Bijlage 1. , behorend bij artikel 2, derde lid, van de Regeling naturalisatietoets openbare lichamen Bonaire, Sint Eustatius en Saba 2011

Thema’s van bevraging

Vragen van het examen ‘Kennis van de staatsinrichting en samenleving’ worden uitsluitend gesteld over de thema’s:

  • 1. werk en inkomen;

  • 2. omgangsvormen, waarden en normen;

  • 3. wonen;

  • 4. gezondheid en gezondheidszorg;

  • 5. geschiedenis en geografie;

  • 6. instanties;

  • 7. staatsinrichting en rechtsstaat;

  • 8. onderwijs en opvoeding.

Eindtermen

De volgende eindtermen gelden:

  • werk en inkomen

    De kandidaat is in staat stappen te zetten om werk te zoeken, te behouden en in eigen onderhoud te voorzien.

  • omgangsvormen, waarden en normen

    De kandidaat is in staat om te gaan met algemeen geldende omgangsvormen, waarden en normen.

  • wonen

    De kandidaat is in staat passende huisvesting te vinden en nutsvoorzieningen te regelen. Hij draagt zorg voor de veiligheid in de woning en voor milieu en schone leefomgeving.

  • gezondheid en gezondheidszorg

    De kandidaat is in staat om gebruik te maken van de aanwezige gezondheidszorg.

  • geschiedenis en geografie

    De kandidaat is in staat om, door kennis van geschiedenis en geografie, betrokken te zijn bij het Koninkrijk der Nederlanden en de samenlevingen op de Carïbische eilanden die deel uitmaken van het Koninkrijk.

  • instanties

    De kandidaat is op de hoogte van de dienstverlening van de lokale overheid, de belastingdienst, politie en instanties voor sociale en juridische dienstverlening.

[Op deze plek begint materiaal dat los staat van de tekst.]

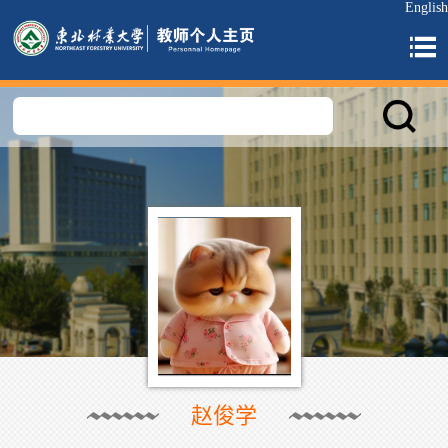
English
赵俊学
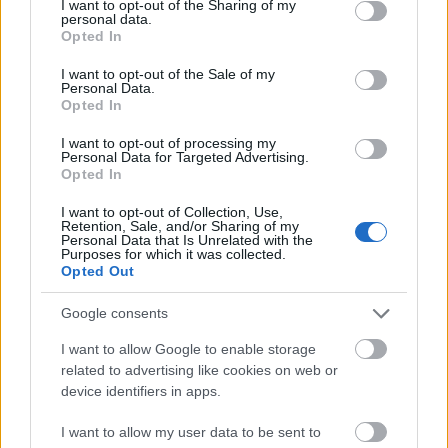
not limited to your visit or usage behaviour. You may click to
I want to opt-out of the Sharing of my
valósággal tolonganak azért, hogy bizonygassák: ők
personal data.
grant or deny consent to Google and its third-party tags to
aztán a demokrácia, az erőszakmentes világ, az
Opted In
use your data for below specified purposes in below Google
emberi jogok elkötelezettjei. Mintha azokért a
consent section.
bűnökért vezekelnének most, amelyekkel
I want to opt-out of the Sale of my
Personal Data.
támogatták az elmúlt évtizedekben a Nyugat által
Opted In
indított népirtó háborúkat.
I want to opt-out of processing my
Personal Data for Targeted Advertising.
Köztük vannak az Európai Unió irányítói,
Opted In
parlamentjének számos tagja, akiknek egy része
nyilvánvalóan zsarolható és az USA adminisztrációja
I want to opt-out of Collection, Use,
zsarolja is őket. Ha nem így lenne, nem bólintottak
Retention, Sale, and/or Sharing of my
Personal Data that Is Unrelated with the
volna rá minden olyan indítványra, amivel az
Purposes for which it was collected.
amerikai érdekeket szolgálva gyengítették meg az
Opted Out
európai gazdaság alapjait azzal, hogy asszisztáltak
az Unió és az Oroszország közötti, kölcsönösen
Google consents
előnyös kapcsolatok felszámolásához. Ha nem így
I want to allow Google to enable storage
lenne, nem hagyták volna szó nélkül a fele-fele
related to advertising like cookies on web or
arányban orosz-német tulajdonban lévő Északi
device identifiers in apps.
Áramlat gázvezetékek felrobbantását, ami
nyilvánvalóan az állami terrorizmus példátlan
I want to allow my user data to be sent to
megnyilvánulása volt. Ehhez képest a zöldekkel tele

  • staatsinrichting en rechtsstaat

    De kandidaat is in staat om, door kennis van de staatkundige inrichting van het Koninkrijk der Nederlanden en de daarvan deeluitmakende Caribische landen, betrokken te zijn bij de samenleving waarin hij woont.

  • onderwijs en opvoeding

    De kandidaat kent het onderwijsstelsel, onderkent het belang van onderwijs in de samenleving en acht schoolgang van minderjarigen van groot belang.